We have adjusted all values in lines 175 - 177 and added the regression method to the Methods section line 520.

(4) Figure 5. The 'principal component analysis' description is extremely unclear. The text says that PCA 'showed near-complete segregation of trial types' but it is not explained how this was achieved with PCA or how this was quantified. Figure panels show the data plotted using different pairs of PCs showing visual evidence of segregation. In the methods, it is stated that "We performed principal component analysis" and that "cells were used for principal component analysis and subsequent support vector machine decoding analysis". What is meant exactly by 'performed PCA'? Was PCA used in a dimensionality reduction step? And if so, how many and which PCs were chosen and why? For visualization of the separation, the authors show arbitrary pairs of PCs. Could it be better to use a method more suited to that purpose such as linear discriminant analysis?

PCA was used to define a subspace to qualitatively evaluate if different trials could be separated. Once it became clear that it could, we next trained a binary decoder on the complete dataset (i.e. no dimensionality reduction). We did not perform linear discriminant analysis as the unsupervised PCA already showed separation of trial types. We have made this clearer in lines 212 - 214.

(5) Why does the decoding analysis use only untuned cells? Isn't it equally, or more, interesting to know how well tilt can be encoded using all cells? It is unclear to me what we learn by selecting only untuned cells for this analysis (although I agree it is interesting that this does work).

We focused exclusively on untuned cells because including even a single highly tuned cell for the population coding will lead to excellent results.

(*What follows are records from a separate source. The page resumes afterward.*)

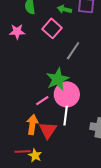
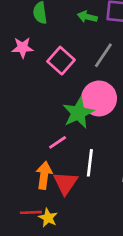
pink square: (52, 28) -> (61, 61), moved
gray line: (73, 51) -> (103, 55), moved
pink circle: (67, 94) -> (99, 98), moved

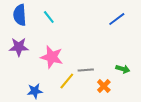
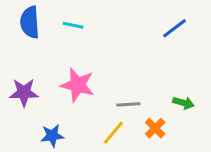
cyan line: (49, 17) -> (73, 25), turned -40
purple star: (19, 47) -> (24, 92), moved
yellow line: (67, 81) -> (113, 133), moved

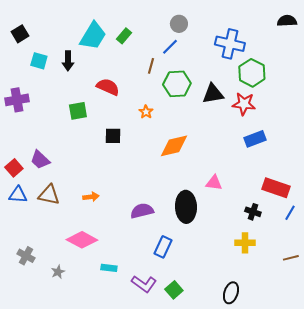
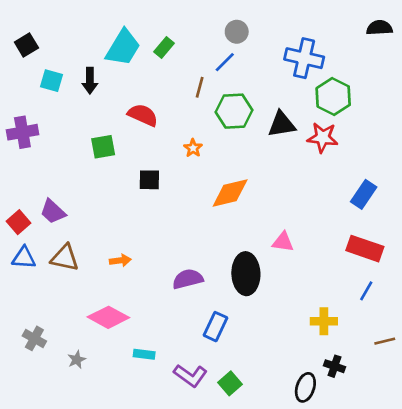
blue rectangle: (255, 139) -> (364, 194), moved, turned -35
black cross: (253, 212) -> (334, 366), moved
blue line: (290, 213) -> (366, 291), moved

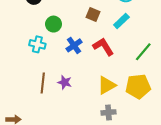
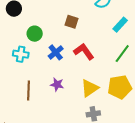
cyan rectangle: (121, 21) -> (120, 25), moved
purple star: (65, 82) -> (57, 84), moved

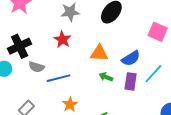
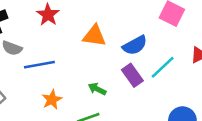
green arrow: (106, 77) -> (97, 89), moved
purple rectangle: (131, 81) -> (132, 75), turned -48

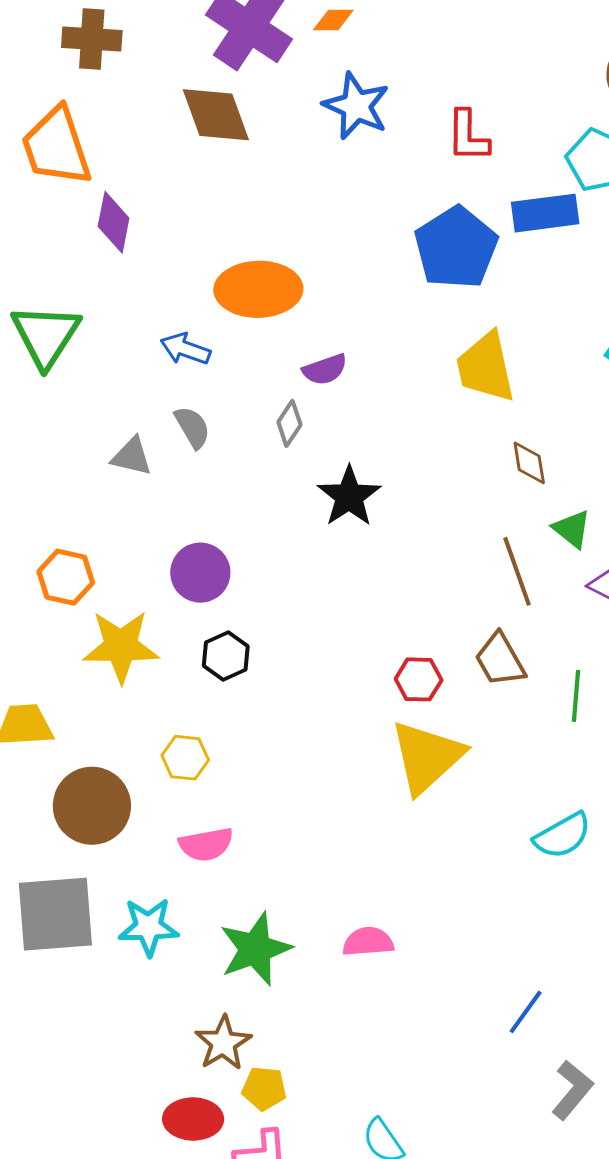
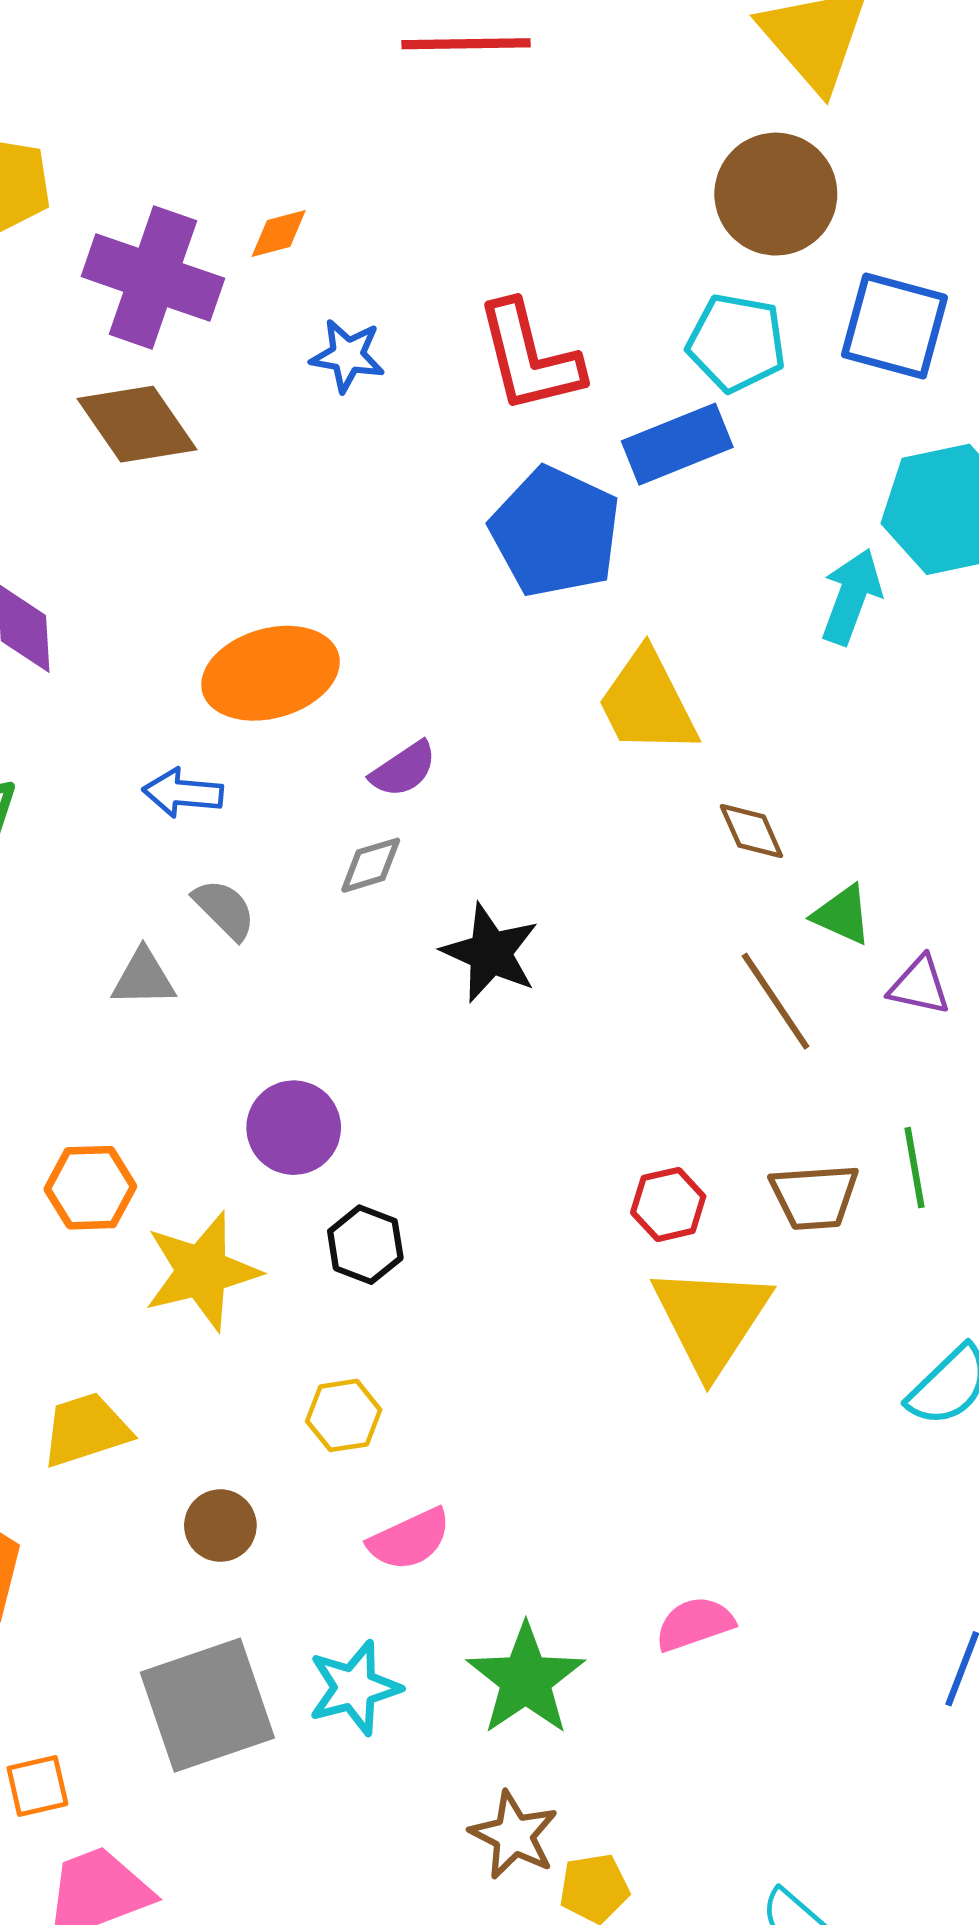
blue star: (356, 106) -> (347, 356), size x0.7
red L-shape: (468, 136) -> (529, 357), size x1.4
gray diamond: (289, 423) -> (371, 865), turned 54
brown trapezoid: (500, 660) -> (814, 1197), moved, turned -50
brown circle: (92, 806) -> (220, 1526), size x0.6

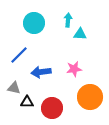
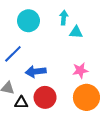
pink star: (74, 69) -> (80, 70), moved
red circle: (52, 108) -> (45, 97), moved

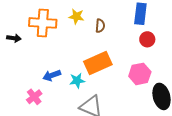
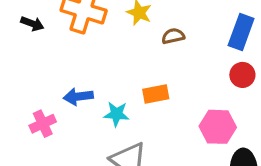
brown semicircle: (100, 26) -> (173, 36), turned -120
orange rectangle: (98, 63) -> (156, 94), size x0.6

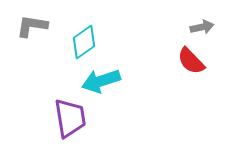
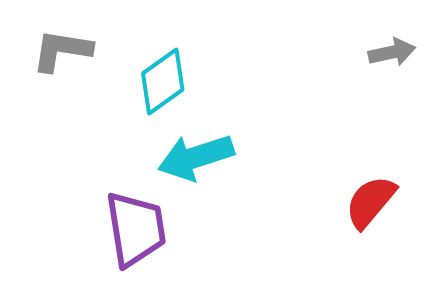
red semicircle: (191, 61) -> (371, 202), moved, turned 84

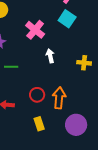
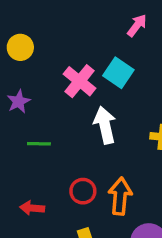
cyan square: (67, 19) -> (118, 73), moved
white arrow: (50, 56) -> (105, 125), size x1.5

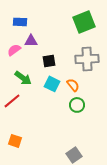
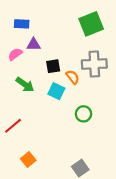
orange semicircle: (73, 85) -> (73, 77), moved
red line: (12, 101) -> (13, 126), moved
orange square: (15, 141) -> (28, 159), moved, turned 32

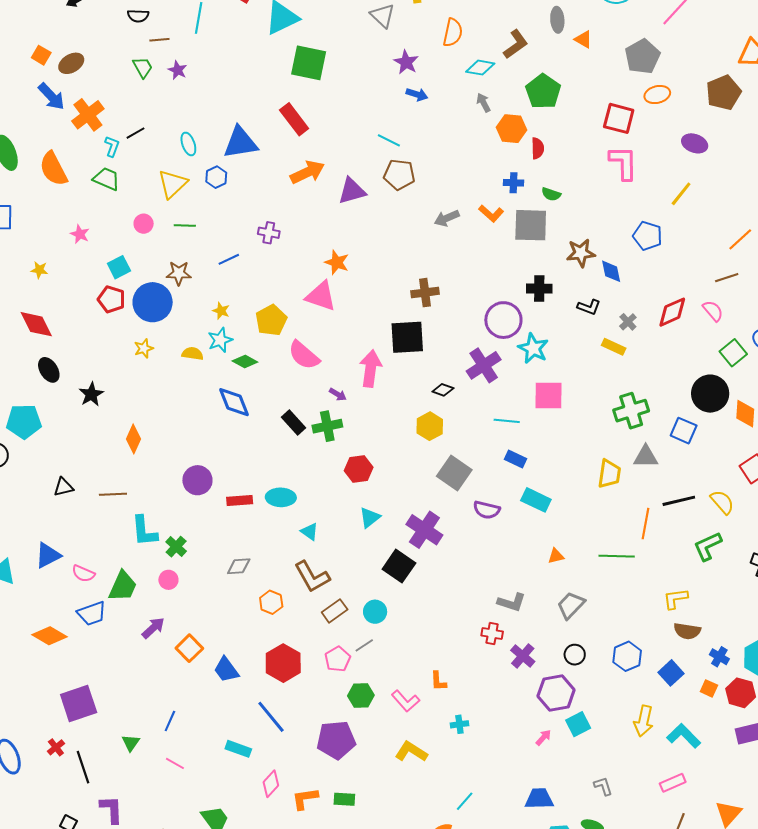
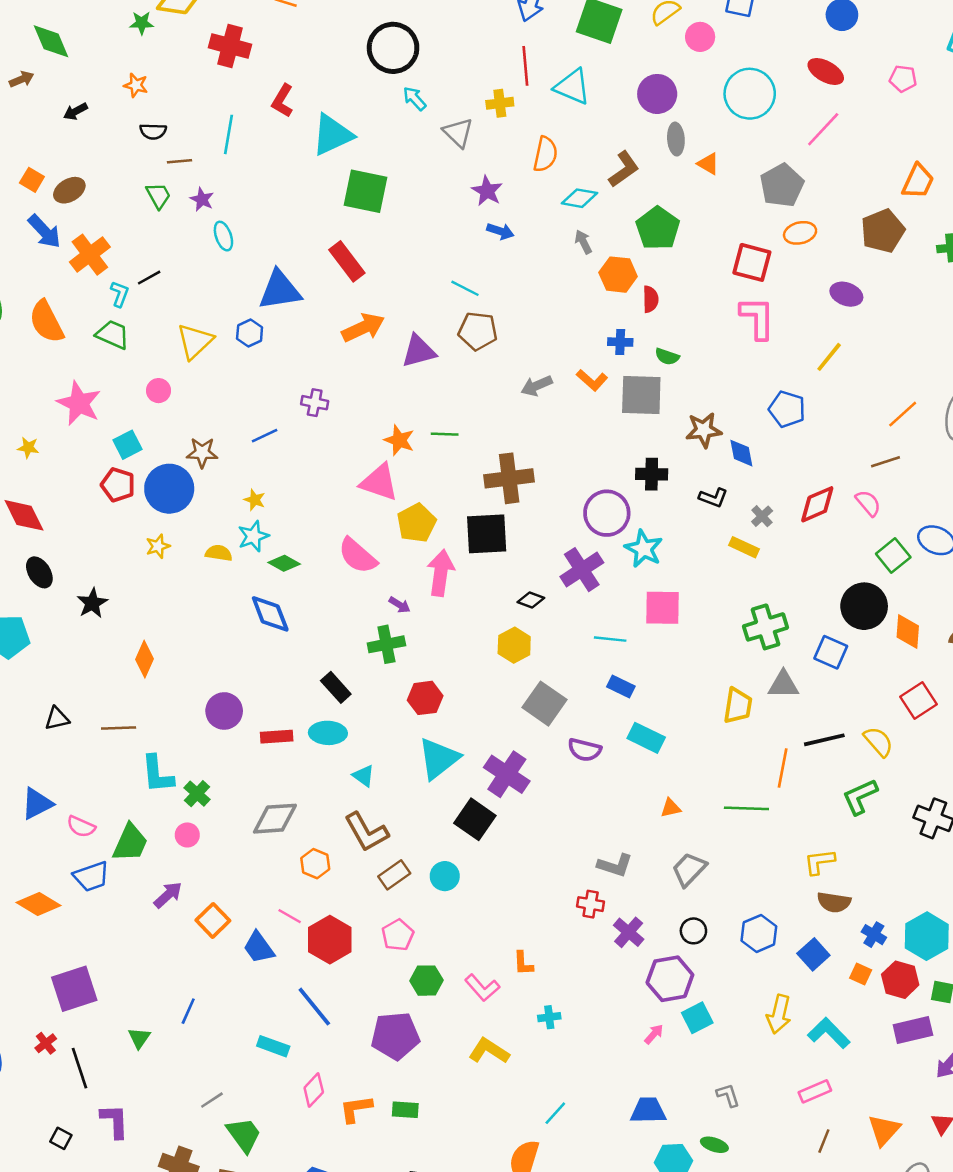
cyan ellipse: (188, 144) -> (223, 236), moved
green line: (185, 226) -> (445, 434), moved
pink star: (80, 234) -> (79, 403), size x1.8
brown cross: (425, 293) -> (509, 478), size x1.4
yellow pentagon: (271, 320) -> (416, 523), moved
black rectangle: (293, 422) -> (336, 687), moved
cyan triangle: (370, 517) -> (439, 759), size x1.6
gray diamond: (239, 566) -> (275, 819), size x1.5
gray line: (364, 645) -> (212, 1100), moved
pink line: (175, 763) -> (290, 916), moved

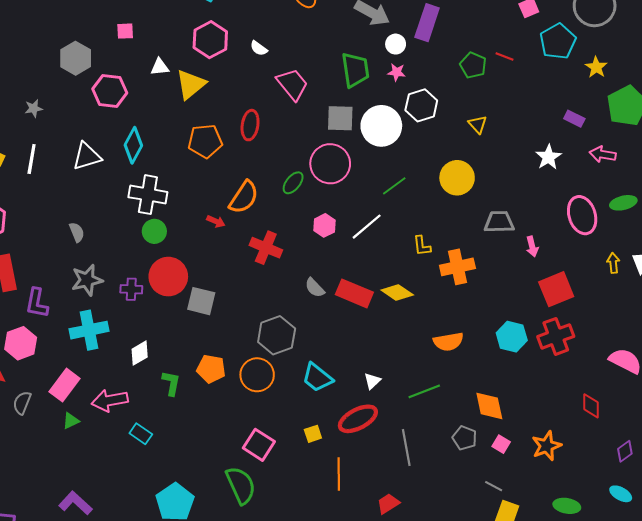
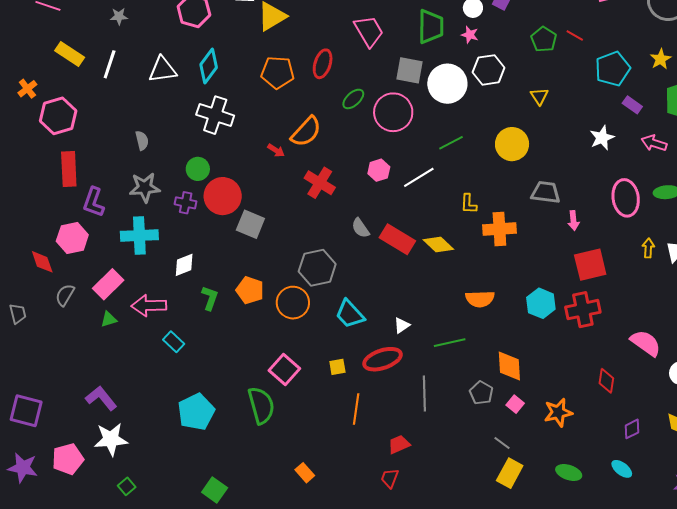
cyan pentagon: (558, 41) -> (613, 69), moved
green ellipse: (293, 183) -> (353, 99), moved
green circle: (154, 231) -> (198, 169), moved

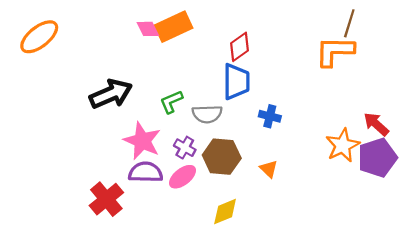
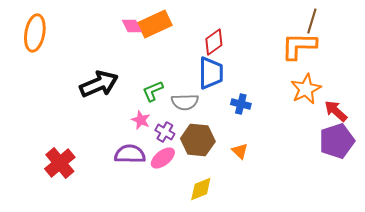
orange ellipse: (39, 37) -> (35, 33), turned -42
pink star: (142, 141) -> (141, 120), moved, size x0.6
orange star: (343, 145) -> (306, 89), moved
red cross: (106, 199) -> (60, 163), moved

By using untuned cells we test if there is some directionality information that is not visible just by looking at the up/ down responses of single cells. We have made this clear in lines 217 - 218

Minor points and corrections:

(1) Maybe consider losing the words 'powerful' (I think it is overused and not well defined) and 'reagent'. Reagent is normally used for something that participates in a reaction. It is a bit odd to use it to refer to a transgenic animal. Later it is called a 'tool' which seems better.

We have changed the wording and refer to it as tool for the whole paper.

(2) Figure 1D. Please use a color bar to indicate the scale.

We have added a color scale to the panel

(3) Saying that 'posture' increases is confusing, although the meaning can be inferred from the overall context and the definitions in the Methods - could Posture be capitalized to indicate a specific definition is being used rather than the general meaning?

This suggestion agrees with those made by Reviewer 2. We have changed the wording to “postural angle.”

(4) The arrowheads in Figure 2FHK are unnecessary and confusing (why are some horizontal and some vertical?).

Thank you for that suggestion, we have removed the arrowheads.

(5) Figure 3 The legend should indicate that the image is shown with an inverted lookup table.

We have updated the legend

(6) Figure 3 D and E Titles would be helpful, so it is not necessary to refer to the legend to understand the difference.

We have added titles to the figure panels

(7) The dwell time for the 2-photon experiments is given in the manuscript, but I think the authors meant microseconds?

Thank you for pointing that out. We have corrected it to microseconds.